It would be unwise to base too much on analysis of the limited number of situations covered by the studies discussed in the paper. Apart from being few in number they are based mainly on two broad forms of tree cultivation: the home garden and the farm woodlot. In addition, as has been noted earlier, the analysis focuses on just part of a broader set of farmer decision criteria. Nevertheless, the information outlined above, the main elements of which are summarised in Table 4.9, does suggest some of the main economic factors which encourage farmers to adopt tree/crop/livestock management as a major component of their overall farming system.

4.2.1 Production Objectives

Most of the discussion of trees in farming systems has been based on the assumption that staple food production is the principal production objective. Hence, the focus on agroforestry as the favoured means of incorporating trees, and the widespread assumption that as farm size declines farmers will be forced to abandon trees in favour of food crops. The information reviewed in this chapter has underlined the fact that, as farm size and productivity falls, there comes a point below which the farm household can no longer meet its basic food needs from its own production and must begin to give priority to income generation.
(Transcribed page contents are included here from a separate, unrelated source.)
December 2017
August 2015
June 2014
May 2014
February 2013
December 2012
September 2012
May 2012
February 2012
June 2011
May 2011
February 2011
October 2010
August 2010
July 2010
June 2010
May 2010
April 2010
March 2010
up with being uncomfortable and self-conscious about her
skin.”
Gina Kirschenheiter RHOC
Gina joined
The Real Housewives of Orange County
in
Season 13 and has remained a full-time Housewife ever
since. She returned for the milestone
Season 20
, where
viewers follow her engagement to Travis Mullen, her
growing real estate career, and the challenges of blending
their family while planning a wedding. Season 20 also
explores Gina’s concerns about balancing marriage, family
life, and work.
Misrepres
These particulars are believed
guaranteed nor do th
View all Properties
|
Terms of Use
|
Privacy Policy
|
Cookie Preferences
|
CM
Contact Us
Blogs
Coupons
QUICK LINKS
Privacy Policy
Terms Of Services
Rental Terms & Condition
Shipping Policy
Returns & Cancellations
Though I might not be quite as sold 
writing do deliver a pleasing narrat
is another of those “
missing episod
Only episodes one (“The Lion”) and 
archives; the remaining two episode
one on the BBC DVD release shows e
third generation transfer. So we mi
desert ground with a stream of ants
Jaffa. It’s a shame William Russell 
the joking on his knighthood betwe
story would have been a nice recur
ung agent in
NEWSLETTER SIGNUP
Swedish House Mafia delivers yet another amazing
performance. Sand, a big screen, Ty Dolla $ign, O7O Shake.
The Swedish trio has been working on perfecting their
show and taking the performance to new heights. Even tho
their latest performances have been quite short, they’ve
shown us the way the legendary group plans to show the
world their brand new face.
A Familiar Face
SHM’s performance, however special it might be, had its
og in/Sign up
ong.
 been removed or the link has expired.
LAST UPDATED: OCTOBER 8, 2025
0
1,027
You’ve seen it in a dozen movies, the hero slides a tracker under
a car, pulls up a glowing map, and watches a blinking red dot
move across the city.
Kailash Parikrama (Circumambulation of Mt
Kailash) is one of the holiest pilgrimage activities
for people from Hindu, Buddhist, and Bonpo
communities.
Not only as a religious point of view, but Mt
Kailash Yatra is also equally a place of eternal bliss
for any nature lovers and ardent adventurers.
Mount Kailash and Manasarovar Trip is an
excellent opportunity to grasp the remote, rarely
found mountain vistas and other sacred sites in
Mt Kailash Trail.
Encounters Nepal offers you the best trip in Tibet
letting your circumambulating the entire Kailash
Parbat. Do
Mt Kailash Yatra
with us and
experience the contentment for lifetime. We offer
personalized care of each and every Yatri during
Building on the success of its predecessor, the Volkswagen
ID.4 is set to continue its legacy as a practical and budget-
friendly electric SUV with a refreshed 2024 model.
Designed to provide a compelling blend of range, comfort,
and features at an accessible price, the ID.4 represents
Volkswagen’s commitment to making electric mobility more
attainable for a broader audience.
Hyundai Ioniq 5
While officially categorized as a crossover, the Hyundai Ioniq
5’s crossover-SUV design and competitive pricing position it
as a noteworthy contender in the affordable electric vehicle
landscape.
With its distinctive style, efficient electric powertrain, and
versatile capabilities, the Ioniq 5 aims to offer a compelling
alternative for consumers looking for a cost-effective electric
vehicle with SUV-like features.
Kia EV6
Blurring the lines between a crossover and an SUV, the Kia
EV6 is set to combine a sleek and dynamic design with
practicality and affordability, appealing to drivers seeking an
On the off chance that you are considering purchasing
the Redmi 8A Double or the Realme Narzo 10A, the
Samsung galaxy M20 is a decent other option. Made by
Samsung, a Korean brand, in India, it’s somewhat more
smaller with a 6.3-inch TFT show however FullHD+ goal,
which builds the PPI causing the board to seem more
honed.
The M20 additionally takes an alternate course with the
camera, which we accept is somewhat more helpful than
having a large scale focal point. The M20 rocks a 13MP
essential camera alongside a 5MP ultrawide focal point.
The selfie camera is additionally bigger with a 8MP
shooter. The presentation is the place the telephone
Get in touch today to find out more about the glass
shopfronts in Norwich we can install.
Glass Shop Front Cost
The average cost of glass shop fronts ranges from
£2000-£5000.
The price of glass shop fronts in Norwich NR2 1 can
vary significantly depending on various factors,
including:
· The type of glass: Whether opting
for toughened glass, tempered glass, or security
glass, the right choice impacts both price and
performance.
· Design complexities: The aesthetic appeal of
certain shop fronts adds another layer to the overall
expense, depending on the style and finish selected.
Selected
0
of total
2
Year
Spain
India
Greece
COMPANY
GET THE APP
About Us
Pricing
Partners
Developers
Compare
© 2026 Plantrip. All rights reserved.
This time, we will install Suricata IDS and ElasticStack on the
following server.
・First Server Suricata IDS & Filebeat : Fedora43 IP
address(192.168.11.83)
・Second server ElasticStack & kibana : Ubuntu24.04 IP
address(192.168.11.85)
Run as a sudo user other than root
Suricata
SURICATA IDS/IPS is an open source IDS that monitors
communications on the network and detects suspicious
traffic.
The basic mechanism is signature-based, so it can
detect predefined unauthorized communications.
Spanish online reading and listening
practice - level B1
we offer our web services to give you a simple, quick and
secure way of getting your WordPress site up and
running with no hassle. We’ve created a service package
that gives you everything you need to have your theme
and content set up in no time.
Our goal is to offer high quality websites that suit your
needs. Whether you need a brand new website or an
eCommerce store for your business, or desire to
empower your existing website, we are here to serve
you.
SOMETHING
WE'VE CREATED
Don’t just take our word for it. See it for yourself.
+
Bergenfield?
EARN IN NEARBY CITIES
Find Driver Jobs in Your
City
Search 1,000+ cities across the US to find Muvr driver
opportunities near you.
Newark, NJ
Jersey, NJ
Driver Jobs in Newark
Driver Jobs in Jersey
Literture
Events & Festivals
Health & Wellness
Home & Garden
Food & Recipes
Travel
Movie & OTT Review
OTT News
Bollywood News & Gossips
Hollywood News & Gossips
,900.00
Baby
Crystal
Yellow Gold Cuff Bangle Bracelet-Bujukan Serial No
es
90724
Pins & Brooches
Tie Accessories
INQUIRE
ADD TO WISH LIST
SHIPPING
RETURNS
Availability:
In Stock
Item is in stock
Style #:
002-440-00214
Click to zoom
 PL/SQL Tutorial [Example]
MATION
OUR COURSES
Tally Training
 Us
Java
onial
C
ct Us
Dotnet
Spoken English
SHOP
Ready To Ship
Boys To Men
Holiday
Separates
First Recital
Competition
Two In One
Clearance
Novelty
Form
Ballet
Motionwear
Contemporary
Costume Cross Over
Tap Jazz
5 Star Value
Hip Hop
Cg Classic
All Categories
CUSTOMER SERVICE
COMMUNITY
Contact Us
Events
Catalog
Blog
When this happens, the importance of tree cultivation lies primarily in the income It can generate for the farm household. Hence, in certain circumstances tree growing can be particularly important to small poor farmers. The contribution of trees to maintaining productivity is also a powerful factor in farmer decisions in many systems.

Recognition of the importance of income generation as the primary production objective for many poor farmers also changes the frame of reference of the debate about fuelwood self-sufficiency. Observers of the rapid expansion of farm level tree growing in India (Blair 1983) and Kenya (World Bank 1986) have pointed out that, although growing trees to meet subsistence fuelwood needs may seem to have the highest priority from the perspective of the planner, or of the fuelwood-using women members of the household, the rational choice for the household as a whole is to raise tree crops for the market, in order to generate income with which to satisfy its overall priority needs.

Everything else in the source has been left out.